House Republicans propose to withhold funds from FASB

Financial Accounting Standards Board offices with new FASB logo sign.jpg
FASB offices
Patrick Dorsman/Financial Accounting Foundation

House Republicans released a spending proposal that threatens to withhold funding from the Financial Accounting Standards Board unless it withdraws its income tax reporting standard.

FASB approved the income tax reporting standard in December 2023. The  Accounting Standards Update aims to enhance the transparency and usefulness of income tax disclosures by addressing investor requests for more transparency about income tax information through improvements to income tax disclosures primarily related to the rate reconciliation and income taxes paid information. It would require entities to disclose on an annual basis the amount of income taxes paid (net of refunds received) disaggregated (1) by federal (national), state, and foreign taxes and (2) by individual jurisdictions in which income taxes paid (net of refunds received) is equal to or greater than 5% of total income taxes paid (net of refunds received). Public companies were supposed to begin reporting the information later this year. 

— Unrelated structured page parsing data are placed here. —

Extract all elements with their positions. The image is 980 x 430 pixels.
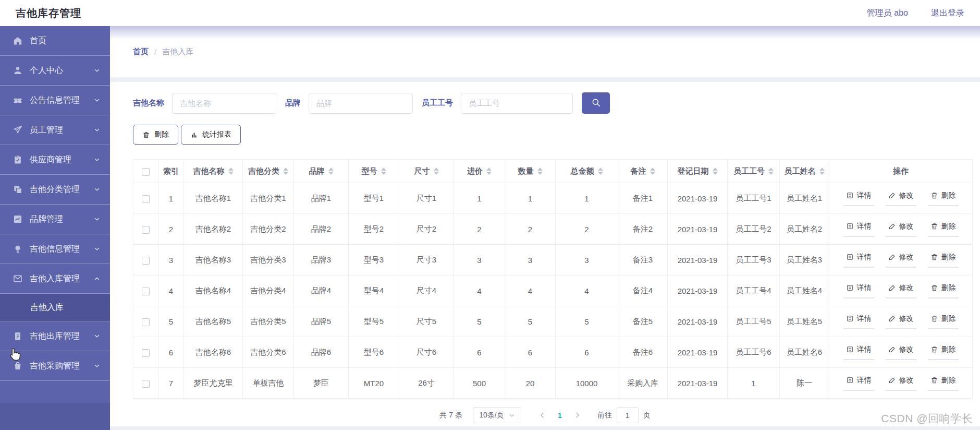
detail-row-button-label: 详情: [857, 191, 872, 200]
sort-carets-icon[interactable]: [819, 168, 825, 175]
detail-row-button[interactable]: 详情: [843, 253, 874, 268]
sort-carets-icon[interactable]: [328, 168, 334, 175]
delete-row-button[interactable]: 删除: [928, 314, 959, 329]
sidebar-item-3[interactable]: 员工管理: [0, 115, 110, 145]
sort-carets-icon[interactable]: [768, 168, 774, 175]
row-checkbox[interactable]: [142, 195, 150, 203]
delete-row-button[interactable]: 删除: [928, 376, 959, 391]
detail-row-button[interactable]: 详情: [843, 376, 874, 391]
detail-row-button-label: 详情: [857, 314, 872, 324]
edit-row-button[interactable]: 修改: [886, 222, 916, 237]
cell-value: 品牌4: [311, 286, 331, 295]
edit-row-button[interactable]: 修改: [886, 253, 916, 268]
row-checkbox[interactable]: [142, 226, 150, 234]
delete-row-button-label: 删除: [941, 314, 956, 324]
row-checkbox[interactable]: [142, 318, 150, 326]
sidebar-item-8[interactable]: 吉他入库管理: [0, 264, 110, 294]
sort-carets-icon[interactable]: [537, 168, 543, 175]
sidebar-item-4[interactable]: 供应商管理: [0, 145, 110, 175]
sidebar-item-5[interactable]: 吉他分类管理: [0, 175, 110, 205]
detail-row-button[interactable]: 详情: [843, 314, 874, 329]
column-header-5[interactable]: 尺寸: [399, 160, 454, 183]
column-header-11[interactable]: 员工工号: [728, 160, 780, 183]
delete-row-button[interactable]: 删除: [928, 253, 959, 268]
sort-carets-icon[interactable]: [228, 168, 234, 175]
column-header-7[interactable]: 数量: [505, 160, 556, 183]
sidebar-item-9[interactable]: 吉他出库管理: [0, 321, 110, 351]
search-button[interactable]: [582, 92, 610, 114]
sort-carets-icon[interactable]: [434, 168, 439, 175]
select-all-checkbox[interactable]: [142, 168, 150, 176]
data-table: 索引吉他名称吉他分类品牌型号尺寸进价数量总金额备注登记日期员工工号员工姓名操作 …: [133, 159, 972, 399]
sidebar-item-10[interactable]: 吉他采购管理: [0, 351, 110, 381]
employee-id-input[interactable]: [461, 93, 573, 114]
logout-link[interactable]: 退出登录: [931, 8, 964, 19]
delete-row-button[interactable]: 删除: [928, 345, 959, 360]
detail-row-button[interactable]: 详情: [843, 283, 874, 298]
edit-row-button[interactable]: 修改: [886, 345, 916, 360]
delete-button[interactable]: 删除: [133, 125, 178, 145]
sort-carets-icon[interactable]: [381, 168, 386, 175]
delete-row-button[interactable]: 删除: [928, 191, 959, 206]
cell-value: 单板吉他: [253, 378, 284, 387]
delete-row-button[interactable]: 删除: [928, 222, 959, 237]
column-header-4[interactable]: 型号: [349, 160, 399, 183]
table-row-6: 6吉他名称6吉他分类6品牌6型号6尺寸6666备注62021-03-19员工工号…: [133, 337, 973, 368]
announcement-icon: [13, 95, 23, 105]
row-checkbox[interactable]: [142, 288, 150, 295]
table-row-2: 2吉他名称2吉他分类2品牌2型号2尺寸2222备注22021-03-19员工工号…: [133, 214, 973, 245]
sort-carets-icon[interactable]: [650, 168, 655, 175]
column-label: 员工姓名: [785, 166, 816, 175]
column-header-1[interactable]: 吉他名称: [184, 160, 243, 183]
delete-row-button[interactable]: 删除: [928, 283, 959, 298]
page-size-select[interactable]: 10条/页: [473, 407, 521, 423]
sidebar-item-label: 吉他分类管理: [30, 184, 80, 195]
sort-carets-icon[interactable]: [283, 168, 288, 175]
next-page-button[interactable]: [568, 412, 587, 419]
sidebar-item-7[interactable]: 吉他信息管理: [0, 234, 110, 264]
chevron-down-icon: [93, 97, 101, 104]
row-checkbox[interactable]: [142, 349, 150, 357]
column-header-12[interactable]: 员工姓名: [780, 160, 829, 183]
breadcrumb-home[interactable]: 首页: [133, 47, 149, 57]
edit-row-button[interactable]: 修改: [886, 376, 916, 391]
sort-carets-icon[interactable]: [486, 168, 492, 175]
trash-icon: [930, 284, 938, 292]
edit-row-button[interactable]: 修改: [886, 283, 916, 298]
delete-row-button-label: 删除: [941, 283, 956, 293]
sidebar-subitem-8-0-active[interactable]: 吉他入库: [0, 294, 110, 321]
prev-page-button[interactable]: [533, 412, 552, 419]
column-label: 索引: [163, 166, 179, 175]
column-header-10[interactable]: 登记日期: [668, 160, 728, 183]
goto-page-input[interactable]: [617, 407, 639, 423]
table-row-4: 4吉他名称4吉他分类4品牌4型号4尺寸4444备注42021-03-19员工工号…: [133, 276, 973, 306]
brand-input[interactable]: [309, 93, 413, 114]
column-header-6[interactable]: 进价: [454, 160, 505, 183]
sidebar-item-0[interactable]: 首页: [0, 26, 110, 56]
cell-value: 品牌3: [311, 255, 331, 264]
delete-row-button-label: 删除: [941, 253, 956, 262]
current-user[interactable]: 管理员 abo: [867, 8, 908, 19]
sort-carets-icon[interactable]: [713, 168, 718, 175]
column-header-9[interactable]: 备注: [618, 160, 668, 183]
sidebar-item-2[interactable]: 公告信息管理: [0, 86, 110, 115]
sidebar-item-6[interactable]: 品牌管理: [0, 205, 110, 234]
edit-row-button[interactable]: 修改: [886, 314, 916, 329]
cell-value: 吉他分类2: [250, 224, 286, 233]
detail-row-button[interactable]: 详情: [843, 191, 874, 206]
row-checkbox[interactable]: [142, 380, 150, 388]
edit-row-button[interactable]: 修改: [886, 191, 916, 206]
column-header-8[interactable]: 总金额: [556, 160, 618, 183]
sidebar-item-1[interactable]: 个人中心: [0, 56, 110, 86]
row-checkbox[interactable]: [142, 257, 150, 265]
column-header-2[interactable]: 吉他分类: [243, 160, 294, 183]
stats-report-button[interactable]: 统计报表: [181, 125, 241, 145]
detail-row-button[interactable]: 详情: [843, 345, 874, 360]
guitar-name-input[interactable]: [172, 93, 276, 114]
page-number-1[interactable]: 1: [552, 411, 568, 420]
sort-carets-icon[interactable]: [598, 168, 603, 175]
detail-row-button[interactable]: 详情: [843, 222, 874, 237]
bag-icon: [13, 361, 23, 371]
cell-value: 2021-03-19: [678, 379, 718, 388]
column-header-3[interactable]: 品牌: [294, 160, 349, 183]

However, the spending proposal attempts to forestall the reporting requirement: "None of the funds made available by this Act may be used to review or approve the budget for the Financial Accounting Standards Board (FASB) as described in 15 U.S.C. 7219, until the FASB withdraws the Accounting Standards Update on Income Tax Disclosures issued in December 2023 (No. 2023-09)," said that section of the proposal, which was unveiled Sunday.

FASB declined to comment on the proposal.

"This is nothing short of Congress meddling where it has zero expertise," said Lynn Turner, former chief accountant at the Securities and Exchange Commission. "It will continue to do damage to the U.S. capital markets, which in the past have been a cornerstone of the American economic system. For the U.S. capital markets to function effectively, they must provide investors with the information necessary to make material decisions regarding whether to buy or sell stocks. This act by Congress would ensure that does not occur."

Paul Miller, emeritus professor of accounting at the University of Colorado at Colorado Springs, said the proposal reminded him of something out of the former Soviet Union. "I'm reminded of 'telephone justice' where Soviet judges heard cases and retreated to chambers for a call to deliver the verdict," he said. "This nonsense should raise everyone's hackles. Hopefully it comes from a tiny misguided but very ignorant minority. Once more, I'll explain that withholding useful information from capital markets is totally fruitless because it exacerbates and perpetuates uncertainty and risk, leading to uninformed decisions with highly discounted stock prices and other inefficiencies. What the markets don't know does hurt them, and surely management, all investors, and every one of us would be much worse off if this ignorance prevailed."

The spending proposal also would reduce spending on the Securities and Exchange Commission and certain functions of the Internal Revenue Service, such as enforcement and customer service, and prohibit them from carrying out some regulations, such as disclosing cybersecurity incidents to the SEC.

The National Treasury Employees Union criticized the proposal as well, noting that the IRS would receive $853 million less for taxpayer services than President Trump requested, so the IRS would have fewer employees available to answer calls from individuals and businesses.

"Customer service representatives are an incredibly vital piece of our tax system because they are on the front lines helping honest taxpayers meet their tax obligations and avoid errors," said NTEU national president Doreen Greenwald in a statement Monday. "Slashing this part of the workforce is a disservice to the millions of Americans who contact the IRS every year for help."